Sabe aquele cara que entra no ringue no round 12, quando o lutador titular já tomou porrada a noite inteira, e a torcida espera um nocaute milagroso? Pois é. Esse é Michael Fiddelke, o novo CEO da Target, que assumiu o cargo em fevereiro e hoje tem que subir no palco em Minneapolis para convencer Wall Street de que o gigante varejista americano ainda tem pulso.
O que esperar dos números
A Target reporta hoje os resultados do quarto trimestre fiscal de 2025 (o trimestre de Natal, que é a Super Bowl do varejo). O consenso de analistas, segundo a LSEG:
- Lucro por ação esperado: US$ 2,15
- Receita esperada: US$ 30,48 bilhões
Parece dinheiro pra caramba, né? E é. Mas o problema é que esses números vêm abaixo do que a empresa reportou no mesmo período do ano anterior. A própria Target já avisou que espera queda de vendas na casa de "low single digit" — traduzindo do economês: caiu de 1% a 3%, mais ou menos.
O guidance de lucro ajustado para o ano fiscal completo de 2025 ficou entre US$ 7 e US$ 8 por ação. No ano anterior? US$ 8,86. Ou seja, queda de lucro real num ambiente onde os concorrentes estão nadando de braçada.
A doença é crônica, não aguda
Aqui é onde a história fica feia de verdade. As vendas anuais da Target estão essencialmente estagnadas há quatro anos. O tráfego de clientes — tanto nas lojas físicas quanto no site — caiu por três trimestres consecutivos. E não é só que menos gente está entrando: quem entra está gastando menos.
É como aquele restaurante que era point da cidade, mas deixou a qualidade cair, mudou o cardápio sem perguntar pra ninguém, e agora fica lá, com as mesas pela metade, se perguntando o que aconteceu.
E o que aconteceu? Uma combinação de tiro no pé e vento contra:
Os tiros no pé: Clientes entrevistados pela CNBC relataram lojas mais bagunçadas, mercadorias sem graça e — polêmica das boas — a decisão de recuar nas iniciativas de diversidade (DEI) gerou boicote e perda de market share. A própria empresa admitiu que o backlash da decisão sobre DEI prejudicou vendas. Dá pra errar dos dois lados da cerca ao mesmo tempo? A Target conseguiu.

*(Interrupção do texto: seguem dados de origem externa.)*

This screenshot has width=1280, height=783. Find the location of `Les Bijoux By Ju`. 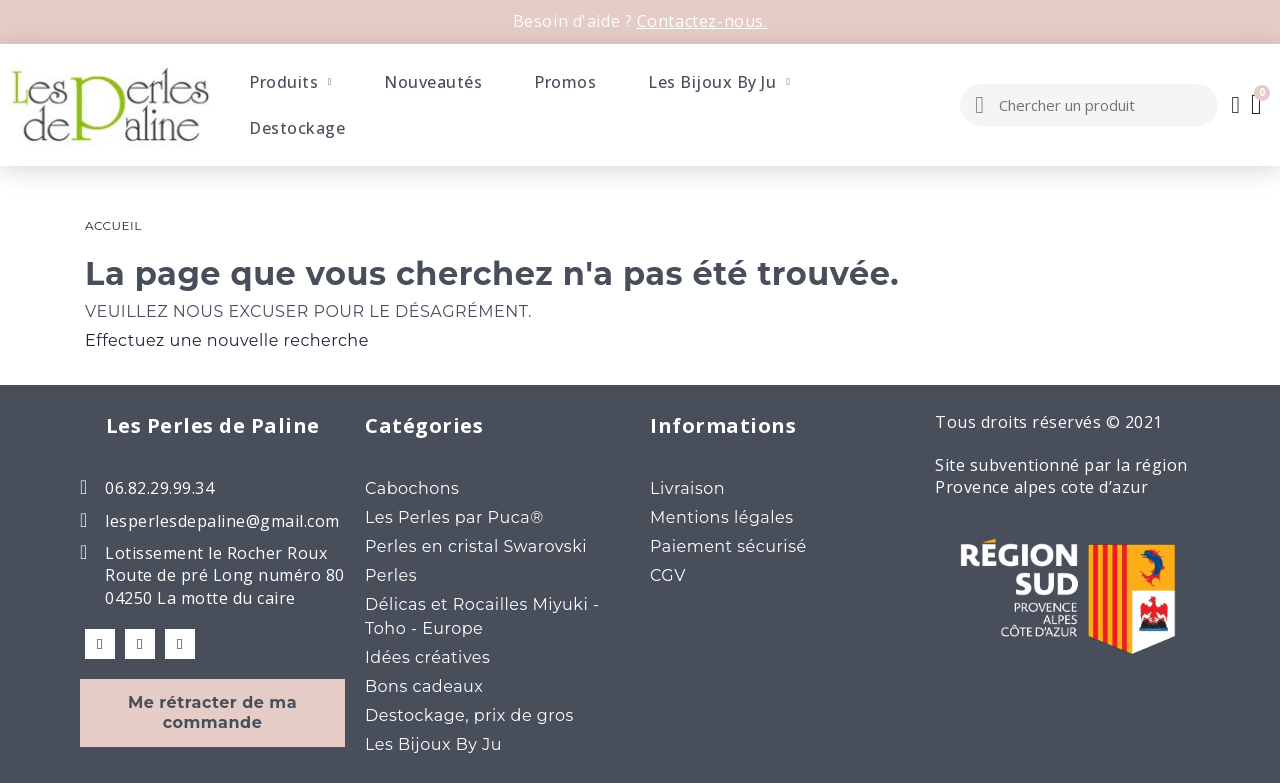

Les Bijoux By Ju is located at coordinates (719, 82).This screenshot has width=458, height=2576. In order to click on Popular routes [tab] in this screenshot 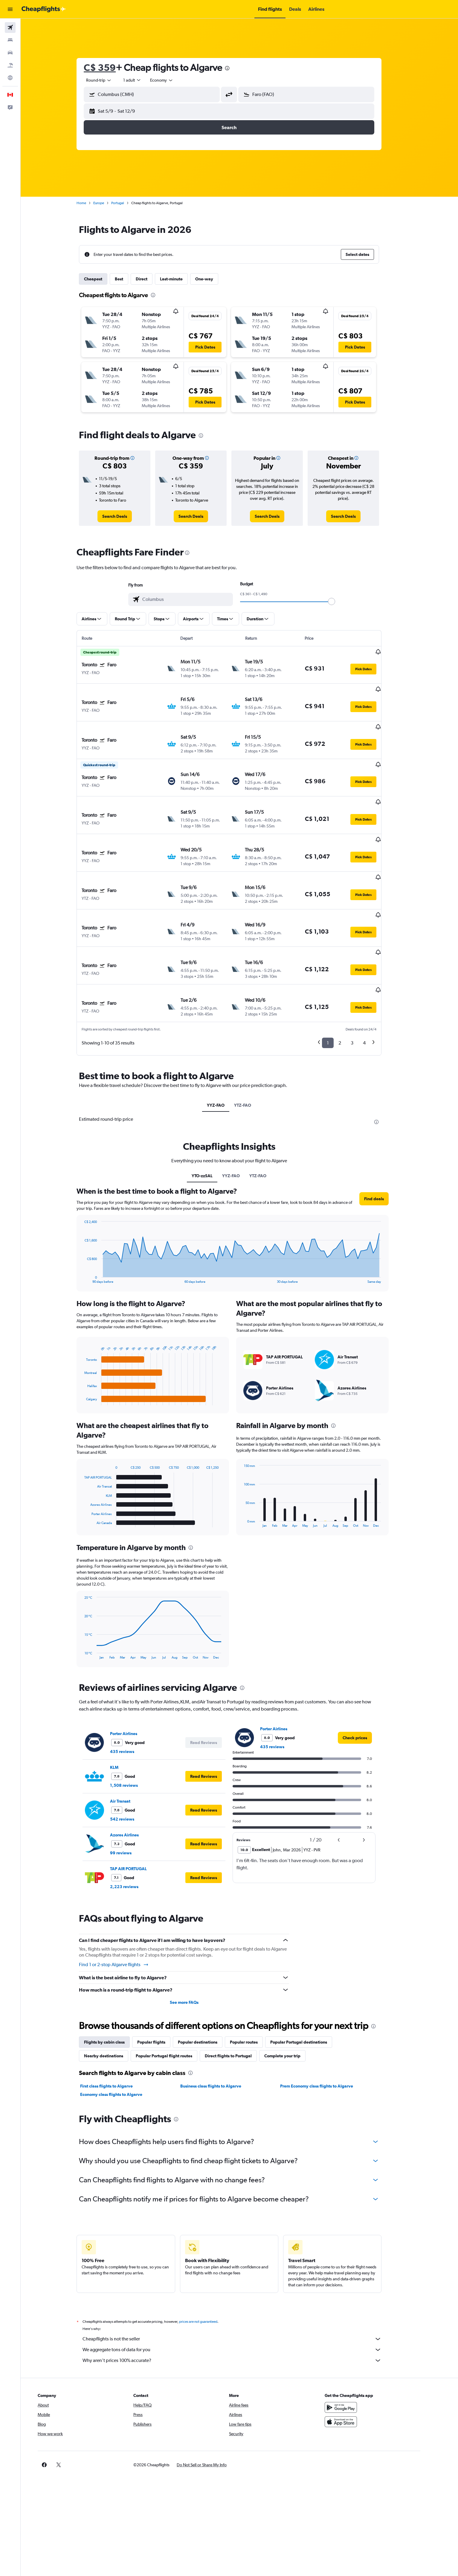, I will do `click(254, 1982)`.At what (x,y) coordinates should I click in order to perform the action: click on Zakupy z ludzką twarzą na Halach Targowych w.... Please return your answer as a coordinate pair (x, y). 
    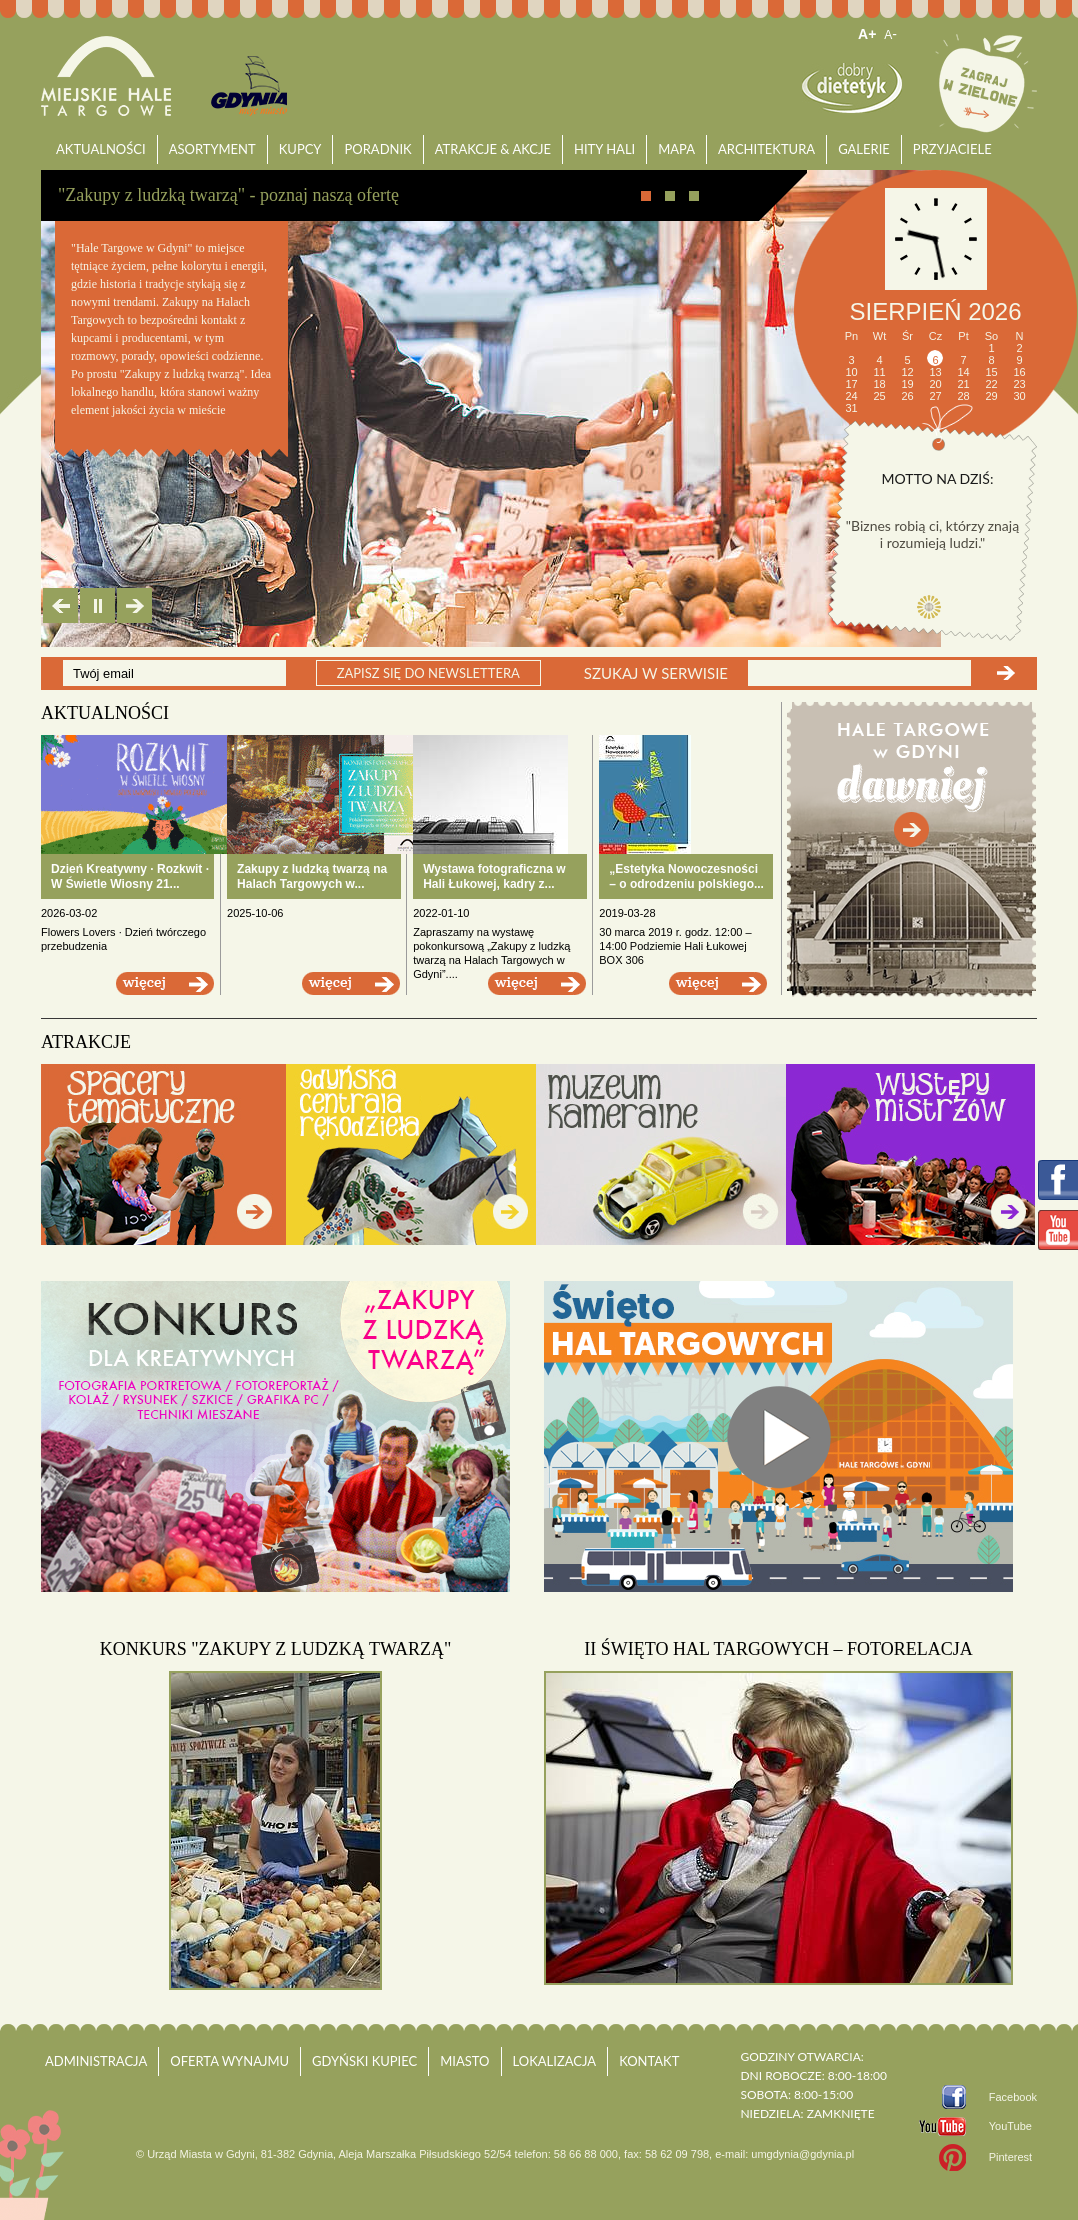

O vento contra: Inflação. Tarifas. O consumidor americano está apertado. Quando o preço da comida, energia e contas básicas sobe, o primeiro item que sai do carrinho é aquela camiseta bonitinha ou o enfeite de casa que você ia comprar por impulso no corredor da Target. E esse é exatamente o coração do negócio da empresa — mercadoria de impulso, moda, decoração, itens sazonais.
Os concorrentes estão passando por cima
Enquanto a Target sangra, Walmart, Costco e T.J. Maxx estão voando. Vendas fortes, atraindo consumidores de todas as faixas de renda, crescendo justamente em categorias como vestuário e casa — as áreas onde a Target historicamente dominava.
É tipo aquele personagem do Breaking Bad que acha que controla o mercado, até descobrir que o concorrente monta um império bem debaixo do nariz dele.
O plano de Fiddelke
O novo CEO, que é veterano de casa e não executivo importado, já sinalizou três prioridades:
- Resgatar a reputação de estilo e design — porque a Target virou sinônimo de "meh"
- Melhorar a experiência do cliente — tradução: parar de entregar lojas bagunçadas
- Usar tecnologia para melhorar performance — o clássico "vamos ser mais eficientes"
Em fevereiro, a empresa anunciou mais investimento em mão de obra nas lojas e cortou 500 vagas em centros de distribuição e escritórios regionais. Isso vem depois de ter demitido 1.800 funcionários corporativos em outubro — o primeiro grande layoff em uma década.
Ou seja: cortando gordura no escritório e colocando gente no chão de loja. Faz sentido na teoria. Mas o quanto vai investir? A empresa não quis dizer. Transparência nota zero.
O que o mercado acha
As ações da Target derreteram quase 32% nos últimos três anos. Subiram 16% no ano, fechando ontem a US$ 113,17, com market cap de US$ 51,24 bilhões. Mas esse repique recente tem cara de "esperança antes do balanço" — o tipo de coisa que evapora rapidinho se os números e o plano estratégico não convencerem.
Então a pergunta que fica é essa: Fiddelke tem skin in the game de verdade ou é mais um executivo corporativo que vai desfilar slides bonitos, falar em "transformação", "customer-centric" e "jornada digital" enquanto o barco afunda devagar?
Hoje à noite a gente descobre se tem plano ou se tem PowerPoint.